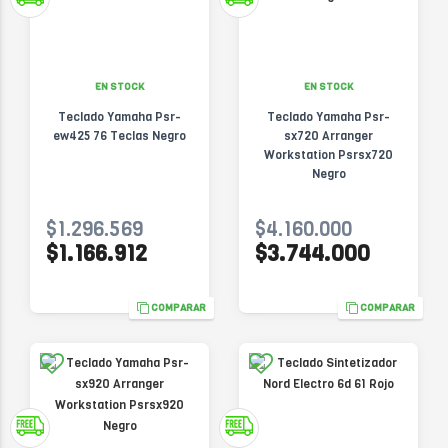
EN STOCK
EN STOCK
Teclado Yamaha Psr-
Teclado Yamaha Psr-
ew425 76 Teclas Negro
sx720 Arranger
Workstation Psrsx720
Negro
$1.296.569
$4.160.000
$1.166.912
$3.744.000
COMPARAR
COMPARAR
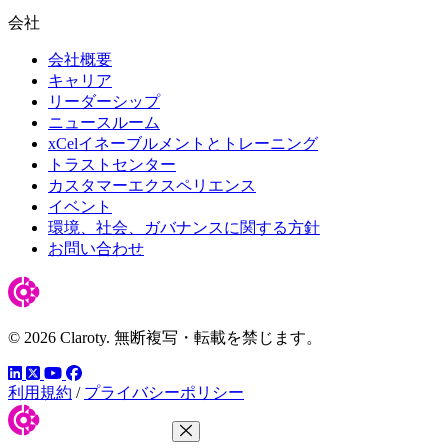
会社
会社概要
キャリア
リーダーシップ
ニュースルーム
xCelイネーブルメントとトレーニング
トラストセンター
カスタマーエクスペリエンス
イベント
環境、社会、ガバナンスに関する方針
お問い合わせ
© 2026 Claroty. 無断複写・転載を禁じます。
LinkedIn
YouTube
Facebook
ツイッター
利用規約
/
プライバシーポリシー
メニューを閉じる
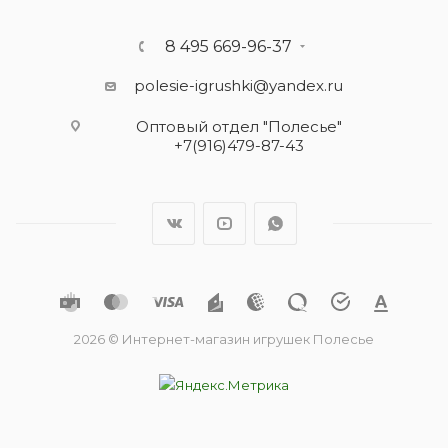
8 495 669-96-37
polesie-igrushki@yandex.ru
Оптовый отдел "Полесье"
+7(916)479-87-43
2026 © Интернет-магазин игрушек Полесье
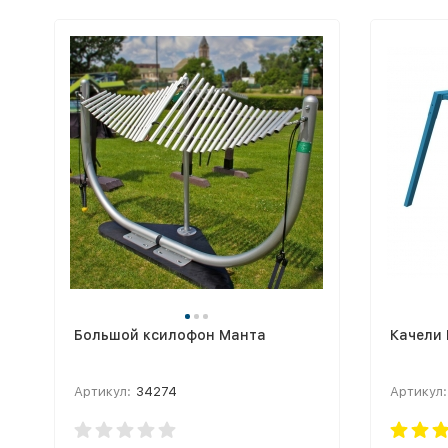
Большой ксилофон Манта
Качели
Артикул:
34274
Артикул:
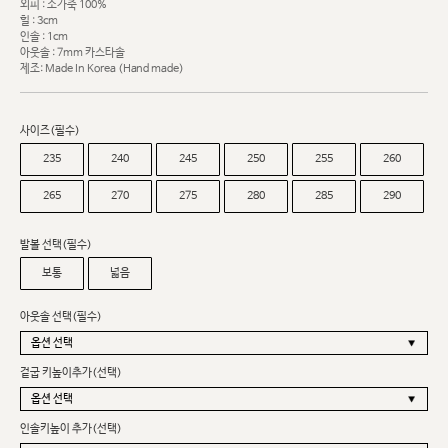
외피 : 소가죽 100%
힐 : 3cm
인솔 : 1cm
아웃솔 : 7mm 카스타솔
제조: Made In Korea (Hand made)
사이즈(필수)
235
240
245
250
255
260
265
270
275
280
285
290
발볼 선택(필수)
보통
넓음
아웃솔 선택(필수)
겉굽 키높이추가(선택)
인솔키높이 추가(선택)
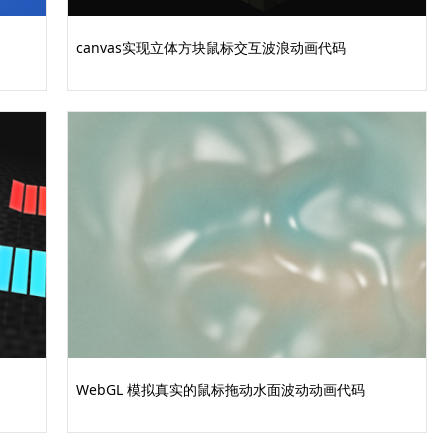
canvas实现立体方块鼠标交互波浪动画代码
WebGL 模拟真实的鼠标拖动水面波动动画代码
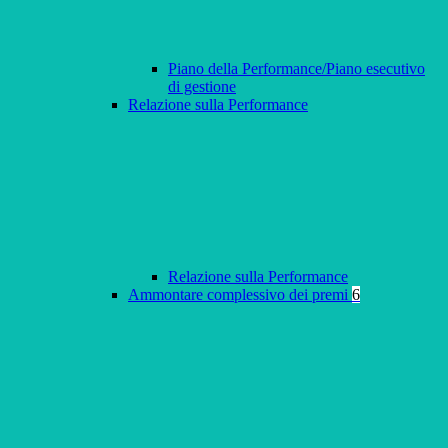
Piano della Performance/Piano esecutivo
di gestione
Relazione sulla Performance
Relazione sulla Performance
Ammontare complessivo dei premi
6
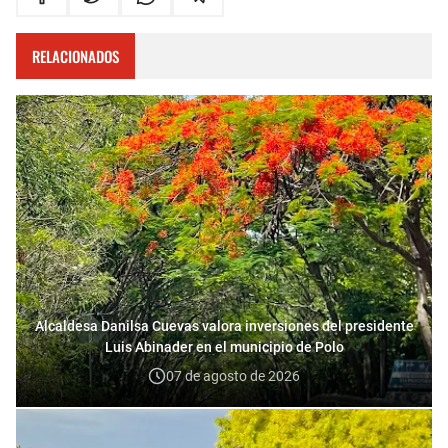
RELACIONADOS
Alcaldesa Danilsa Cuevas valora inversiones del presidente
Luis Abinader en el municipio de Polo
07 de agosto de 2026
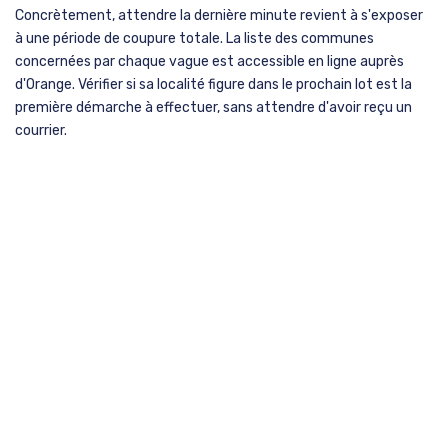
Concrètement, attendre la dernière minute revient à s'exposer
à une période de coupure totale. La liste des communes
concernées par chaque vague est accessible en ligne auprès
d'Orange. Vérifier si sa localité figure dans le prochain lot est la
première démarche à effectuer, sans attendre d'avoir reçu un
courrier.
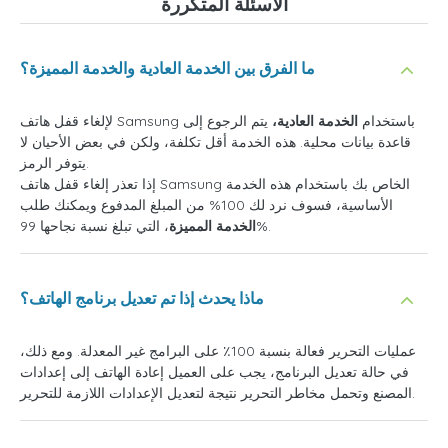
الأسئلة المتكررة
ما الفرق بين الخدمة العادية والخدمة المميزة؟
لإلغاء قفل هاتف Samsung باستخدام
الخدمة العادية،
يتم الرجوع إلى
قاعدة بيانات محلية. هذه الخدمة أقل تكلفة، ولكن في بعض الأحيان لا
يتوفر الرمز.
إذا تعذر إلغاء قفل هاتف Samsung الخاص بك باستخدام هذه الخدمة
الأساسية، فسوف نرد لك 100% من المبلغ المدفوع ويمكنك طلب
، التي تبلغ نسبة نجاحها 99%.
الخدمة المميزة
ماذا يحدث إذا تم تعديل برنامج الهاتف؟
عمليات التحرير فعالة بنسبة 100٪ على البرامج غير المعدلة. ومع ذلك،
في حالة تعديل البرنامج، يجب على العميل إعادة الهاتف إلى إعدادات
المصنع وتحمل مخاطر التحرير نتيجة لتعديل الإعدادات اللازمة للتحرير.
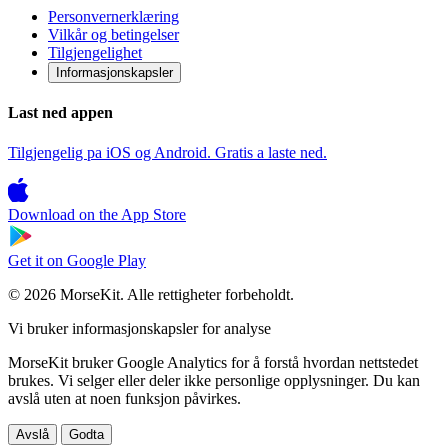
Personvernerklæring
Vilkår og betingelser
Tilgjengelighet
Informasjonskapsler
Last ned appen
Tilgjengelig pa iOS og Android. Gratis a laste ned.
Download on the
App Store
Get it on
Google Play
© 2026 MorseKit. Alle rettigheter forbeholdt.
Vi bruker informasjonskapsler for analyse
MorseKit bruker Google Analytics for å forstå hvordan nettstedet
brukes. Vi selger eller deler ikke personlige opplysninger. Du kan
avslå uten at noen funksjon påvirkes.
Avslå
Godta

═══

About this exercise → Return the data exactly. Do not carry over any images.

Exercise answer →
EN STOCK
EN STOCK
Teclado Yamaha Psr-
Teclado Yamaha Psr-
ew425 76 Teclas Negro
sx720 Arranger
Workstation Psrsx720
Negro
$1.296.569
$4.160.000
$1.166.912
$3.744.000
COMPARAR
COMPARAR
会社
会社概要
キャリア
リーダーシップ
ニュースルーム
xCelイネーブルメントとトレーニング
トラストセンター
カスタマーエクスペリエンス
イベント
環境、社会、ガバナンスに関する方針
お問い合わせ
© 2026 Claroty. 無断複写・転載を禁じます。
LinkedIn
YouTube
Facebook
ツイッター
利用規約
/
プライバシーポリシー
メニューを閉じる
8 495 669-96-37
polesie-igrushki@yandex.ru
Оптовый отдел "Полесье"
+7(916)479-87-43
2026 © Интернет-магазин игрушек Полесье
Большой ксилофон Манта
Качели
Артикул:
34274
Артикул:
외피 : 소가죽 100%
힐 : 3cm
인솔 : 1cm
아웃솔 : 7mm 카스타솔
제조: Made In Korea (Hand made)
사이즈(필수)
235
240
245
250
255
260
265
270
275
280
285
290
발볼 선택(필수)
보통
넓음
아웃솔 선택(필수)
겉굽 키높이추가(선택)
인솔키높이 추가(선택)
canvas实现立体方块鼠标交互波浪动画代码
WebGL 模拟真实的鼠标拖动水面波动动画代码
Piano della Performance/Piano esecutivo
di gestione
Relazione sulla Performance
Relazione sulla Performance
Ammontare complessivo dei premi
6
RELACIONADOS
Alcaldesa Danilsa Cuevas valora inversiones del presidente
Luis Abinader en el municipio de Polo
07 de agosto de 2026
Concrètement, attendre la dernière minute revient à s'exposer
à une période de coupure totale. La liste des communes
concernées par chaque vague est accessible en ligne auprès
d'Orange. Vérifier si sa localité figure dans le prochain lot est la
première démarche à effectuer, sans attendre d'avoir reçu un
courrier.
الأسئلة المتكررة
ما الفرق بين الخدمة العادية والخدمة المميزة؟
لإلغاء قفل هاتف Samsung باستخدام
الخدمة العادية،
يتم الرجوع إلى
قاعدة بيانات محلية. هذه الخدمة أقل تكلفة، ولكن في بعض الأحيان لا
يتوفر الرمز.
إذا تعذر إلغاء قفل هاتف Samsung الخاص بك باستخدام هذه الخدمة
الأساسية، فسوف نرد لك 100% من المبلغ المدفوع ويمكنك طلب
، التي تبلغ نسبة نجاحها 99%.
الخدمة المميزة
ماذا يحدث إذا تم تعديل برنامج الهاتف؟
عمليات التحرير فعالة بنسبة 100٪ على البرامج غير المعدلة. ومع ذلك،
في حالة تعديل البرنامج، يجب على العميل إعادة الهاتف إلى إعدادات
المصنع وتحمل مخاطر التحرير نتيجة لتعديل الإعدادات اللازمة للتحرير.
Personvernerklæring
Vilkår og betingelser
Tilgjengelighet
Informasjonskapsler
Last ned appen
Tilgjengelig pa iOS og Android. Gratis a laste ned.
Download on the
App Store
Get it on
Google Play
© 2026 MorseKit. Alle rettigheter forbeholdt.
Vi bruker informasjonskapsler for analyse
MorseKit bruker Google Analytics for å forstå hvordan nettstedet
brukes. Vi selger eller deler ikke personlige opplysninger. Du kan
avslå uten at noen funksjon påvirkes.
Avslå
Godta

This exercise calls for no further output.